Have a test going all the time. Learn how to create winning A/B testing plans. Never stop optimizing.

#12: Not being aware of validity threats

Just because you have a decent sample size, confidence level and test duration doesn’t mean that your test results were actually valid. There are several threats to the validity of your test.

Instrumentation effect

This is the most common issue. It’s when something happens with the testing tools (or instruments) that causes flawed data in the test.

It’s often due to wrong code implementation on the website, and will skew all of the results. You’ve got to really watch for this. When you set up a test, watch it like a hawk. Observe that every single goal and metric that you track is being recorded. If some metric is not sending data (e.g. add to cart click data), stop the test, find and fix the problem, and start over by resetting the data.

History effect

Something happens in the outside world that causes flawed data in the test.

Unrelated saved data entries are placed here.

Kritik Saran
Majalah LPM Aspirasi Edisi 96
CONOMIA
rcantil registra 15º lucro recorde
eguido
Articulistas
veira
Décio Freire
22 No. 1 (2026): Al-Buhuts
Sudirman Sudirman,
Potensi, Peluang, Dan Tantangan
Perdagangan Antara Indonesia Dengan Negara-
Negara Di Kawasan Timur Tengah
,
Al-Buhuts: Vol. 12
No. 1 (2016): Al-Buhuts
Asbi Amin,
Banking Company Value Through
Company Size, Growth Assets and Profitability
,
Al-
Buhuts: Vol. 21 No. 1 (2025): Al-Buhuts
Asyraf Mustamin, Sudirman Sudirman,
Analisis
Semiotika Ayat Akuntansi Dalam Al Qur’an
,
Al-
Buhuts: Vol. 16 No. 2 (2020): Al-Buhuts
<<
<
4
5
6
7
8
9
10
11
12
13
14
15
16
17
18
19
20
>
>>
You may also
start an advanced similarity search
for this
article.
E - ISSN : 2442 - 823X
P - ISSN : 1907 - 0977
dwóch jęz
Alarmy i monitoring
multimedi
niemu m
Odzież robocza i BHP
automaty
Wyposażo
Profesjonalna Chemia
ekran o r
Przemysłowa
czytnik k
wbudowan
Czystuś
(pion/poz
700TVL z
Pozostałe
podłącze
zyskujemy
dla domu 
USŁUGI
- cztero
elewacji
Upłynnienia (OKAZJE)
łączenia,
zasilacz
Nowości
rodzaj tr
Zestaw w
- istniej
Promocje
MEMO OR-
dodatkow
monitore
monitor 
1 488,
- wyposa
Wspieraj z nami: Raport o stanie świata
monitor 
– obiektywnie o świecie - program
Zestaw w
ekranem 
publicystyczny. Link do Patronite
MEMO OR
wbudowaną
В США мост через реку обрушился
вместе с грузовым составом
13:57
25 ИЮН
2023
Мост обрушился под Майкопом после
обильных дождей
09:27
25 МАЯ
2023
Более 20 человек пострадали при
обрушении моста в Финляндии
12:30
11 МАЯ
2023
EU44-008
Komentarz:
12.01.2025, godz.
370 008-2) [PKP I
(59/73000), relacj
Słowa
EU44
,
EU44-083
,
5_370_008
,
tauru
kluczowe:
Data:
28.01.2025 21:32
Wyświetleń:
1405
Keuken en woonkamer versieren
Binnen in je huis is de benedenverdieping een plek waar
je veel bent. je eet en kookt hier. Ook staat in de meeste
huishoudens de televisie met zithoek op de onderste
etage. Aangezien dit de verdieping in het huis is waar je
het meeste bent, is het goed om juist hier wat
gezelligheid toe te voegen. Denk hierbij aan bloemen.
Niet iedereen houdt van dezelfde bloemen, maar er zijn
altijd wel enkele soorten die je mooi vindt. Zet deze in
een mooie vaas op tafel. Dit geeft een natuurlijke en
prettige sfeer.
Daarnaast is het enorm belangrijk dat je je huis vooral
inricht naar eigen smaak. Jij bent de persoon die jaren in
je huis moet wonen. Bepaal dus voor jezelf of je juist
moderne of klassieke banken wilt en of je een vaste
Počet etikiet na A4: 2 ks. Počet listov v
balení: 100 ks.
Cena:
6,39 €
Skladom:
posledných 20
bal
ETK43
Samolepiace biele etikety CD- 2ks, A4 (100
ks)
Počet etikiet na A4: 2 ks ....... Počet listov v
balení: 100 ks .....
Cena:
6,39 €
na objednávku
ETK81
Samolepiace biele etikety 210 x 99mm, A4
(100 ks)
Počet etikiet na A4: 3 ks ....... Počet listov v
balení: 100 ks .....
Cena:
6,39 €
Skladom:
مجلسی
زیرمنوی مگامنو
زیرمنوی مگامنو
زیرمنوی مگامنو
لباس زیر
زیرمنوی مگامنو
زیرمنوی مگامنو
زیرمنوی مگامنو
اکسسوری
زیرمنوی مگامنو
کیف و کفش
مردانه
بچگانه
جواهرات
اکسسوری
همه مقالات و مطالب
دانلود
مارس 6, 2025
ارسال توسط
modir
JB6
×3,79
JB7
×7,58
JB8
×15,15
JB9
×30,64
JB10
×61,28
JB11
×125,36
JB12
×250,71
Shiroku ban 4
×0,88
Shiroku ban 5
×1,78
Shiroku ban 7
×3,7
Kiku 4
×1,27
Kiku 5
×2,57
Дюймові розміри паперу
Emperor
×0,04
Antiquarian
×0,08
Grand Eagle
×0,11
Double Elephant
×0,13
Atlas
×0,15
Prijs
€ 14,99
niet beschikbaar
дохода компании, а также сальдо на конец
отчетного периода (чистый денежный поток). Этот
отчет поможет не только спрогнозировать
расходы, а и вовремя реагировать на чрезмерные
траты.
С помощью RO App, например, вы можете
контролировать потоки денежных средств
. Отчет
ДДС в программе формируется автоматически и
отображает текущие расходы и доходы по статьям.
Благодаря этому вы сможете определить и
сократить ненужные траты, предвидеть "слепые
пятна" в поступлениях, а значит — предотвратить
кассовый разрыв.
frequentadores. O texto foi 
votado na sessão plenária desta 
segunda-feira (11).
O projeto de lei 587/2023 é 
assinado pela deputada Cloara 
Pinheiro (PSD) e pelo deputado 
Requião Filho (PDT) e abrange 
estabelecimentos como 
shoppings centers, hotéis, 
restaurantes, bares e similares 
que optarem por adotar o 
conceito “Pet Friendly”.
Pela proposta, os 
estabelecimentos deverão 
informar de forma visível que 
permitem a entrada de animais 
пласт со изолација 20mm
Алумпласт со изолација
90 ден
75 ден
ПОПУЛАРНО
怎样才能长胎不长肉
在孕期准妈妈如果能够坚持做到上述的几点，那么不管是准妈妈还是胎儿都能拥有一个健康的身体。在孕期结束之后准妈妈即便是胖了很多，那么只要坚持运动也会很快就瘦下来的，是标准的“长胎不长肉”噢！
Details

This could be a scandal about your business or an executive working there, it could be a special holiday season (Christmas, Mother’s Day etc), maybe there’s media story that gets people biased against a variation in your test, whatever. Pay attention to what is happening in the external world.

Selection effect

This occurs when we wrongly assume some portion of the traffic represents the totality of the traffic. Example: you send promotional traffic from your email list to a page that you’re running a test on. People who subscribe to your list like you way more than your average visitor. So now you optimize the page (e.g. landing page, product page etc) to work with your loyal traffic, thinking they represent the total traffic. But that’s rarely the case!

Broken code effect

One of the variations has bugs that causes flawed data in the test. You create a treatment, and make it live! However, it doesn’t win or no difference. What you don’t know is that your treatment displayed poorly on some browsers and/or devices. Whenever you create a new treatment or two, make sure you conduct quality assurance testing on them to make sure they display properly in all browsers and devices.


Today there are so many great tools available that make testing easy, but they don’t do the thinking for you. I understand Statistics was not your favorite subject in college, but time to brush up. Learn from these 12 mistakes, so you can avoid them, and start making real progress with testing.